AutoDock Vina
Description¶
AutoDock Vina is one of the fastest and most widely used open-source docking engines. It is a turnkey computational docking program that is based on a simple scoring function and rapid gradient-optimization conformational search. It was originally designed and implemented by Dr. Oleg Trott in the Molecular Graphics Lab, and it is now being maintained and develop by the Forli Lab at The Scripps Research Institute. The source code is available at github.
Versions¶
Following versions of AutoDock Vina are currently available:
- Runtime dependencies:
- GCCcore/11.3.0
- Boost/1.79.0-GCC-11.3.0
- SWIG/4.0.2-GCCcore-11.3.0
You can load dependencies as modules by following command:
module load Boost SWIG
User guide¶
You can find the software documentation and user guide at official website.
Example run script¶
You can copy and modify this script to autodock_vina.sh and submit job to a compute node by command sbatch autodock_vina.sh.

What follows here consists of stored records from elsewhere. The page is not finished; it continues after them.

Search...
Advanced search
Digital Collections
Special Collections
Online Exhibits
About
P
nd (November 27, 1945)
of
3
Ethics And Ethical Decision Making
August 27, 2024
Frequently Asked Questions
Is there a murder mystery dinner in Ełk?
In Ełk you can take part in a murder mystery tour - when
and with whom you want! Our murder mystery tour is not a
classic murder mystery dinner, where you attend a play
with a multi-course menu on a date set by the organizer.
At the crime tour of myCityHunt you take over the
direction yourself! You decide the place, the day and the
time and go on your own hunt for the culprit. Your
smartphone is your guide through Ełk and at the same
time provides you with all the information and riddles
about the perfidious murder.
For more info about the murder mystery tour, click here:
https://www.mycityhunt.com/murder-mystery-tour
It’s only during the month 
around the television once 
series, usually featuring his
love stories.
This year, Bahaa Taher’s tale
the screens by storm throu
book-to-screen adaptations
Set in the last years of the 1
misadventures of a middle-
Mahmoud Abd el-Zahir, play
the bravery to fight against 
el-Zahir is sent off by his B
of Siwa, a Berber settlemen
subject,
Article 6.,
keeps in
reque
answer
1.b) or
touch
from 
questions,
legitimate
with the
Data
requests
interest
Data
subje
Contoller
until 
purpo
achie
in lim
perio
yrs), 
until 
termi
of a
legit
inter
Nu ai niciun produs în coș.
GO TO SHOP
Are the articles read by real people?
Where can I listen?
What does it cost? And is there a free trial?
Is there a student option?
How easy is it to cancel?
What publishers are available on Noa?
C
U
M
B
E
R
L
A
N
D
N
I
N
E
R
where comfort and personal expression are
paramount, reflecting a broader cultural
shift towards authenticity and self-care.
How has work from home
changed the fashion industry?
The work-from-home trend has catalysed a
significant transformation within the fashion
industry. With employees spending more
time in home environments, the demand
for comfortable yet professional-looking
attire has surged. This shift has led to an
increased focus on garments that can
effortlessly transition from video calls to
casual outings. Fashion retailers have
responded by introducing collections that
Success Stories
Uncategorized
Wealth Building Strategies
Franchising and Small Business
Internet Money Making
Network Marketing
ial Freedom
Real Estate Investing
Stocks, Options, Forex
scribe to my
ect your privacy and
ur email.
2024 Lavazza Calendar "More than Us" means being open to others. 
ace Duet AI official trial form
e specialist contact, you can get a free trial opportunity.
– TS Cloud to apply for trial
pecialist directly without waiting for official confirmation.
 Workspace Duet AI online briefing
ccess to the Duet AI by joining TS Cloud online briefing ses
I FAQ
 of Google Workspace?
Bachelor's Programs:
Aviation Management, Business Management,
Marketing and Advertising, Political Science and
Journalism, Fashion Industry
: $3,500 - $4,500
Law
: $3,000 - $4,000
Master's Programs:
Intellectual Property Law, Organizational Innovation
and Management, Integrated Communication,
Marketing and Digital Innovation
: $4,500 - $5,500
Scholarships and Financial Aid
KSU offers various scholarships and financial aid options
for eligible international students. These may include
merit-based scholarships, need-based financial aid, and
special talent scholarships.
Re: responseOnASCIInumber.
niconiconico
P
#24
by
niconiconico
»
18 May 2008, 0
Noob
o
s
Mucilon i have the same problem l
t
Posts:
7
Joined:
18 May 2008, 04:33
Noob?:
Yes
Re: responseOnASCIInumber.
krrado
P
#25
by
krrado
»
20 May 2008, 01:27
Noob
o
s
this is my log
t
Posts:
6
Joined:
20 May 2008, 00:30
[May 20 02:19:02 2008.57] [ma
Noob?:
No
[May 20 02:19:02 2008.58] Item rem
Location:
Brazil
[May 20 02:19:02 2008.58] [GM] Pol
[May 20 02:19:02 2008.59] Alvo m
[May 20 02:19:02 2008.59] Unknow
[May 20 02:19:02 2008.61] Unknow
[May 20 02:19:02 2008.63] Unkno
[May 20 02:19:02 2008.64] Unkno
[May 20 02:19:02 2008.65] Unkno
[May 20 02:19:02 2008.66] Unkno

Number of CPUs per task have been tested and optimized on Devana cluster, following script spawns n jobs each running on 8 cores (omp threads), where n equals to number of ntasks allocated in SLURM script.
#!/bin/bash
#SBATCH -J "AD_Vina" # name of job in SLURM
#SBATCH --account=<project> # project number
#SBATCH --partition= # selected partition (short, medium, long)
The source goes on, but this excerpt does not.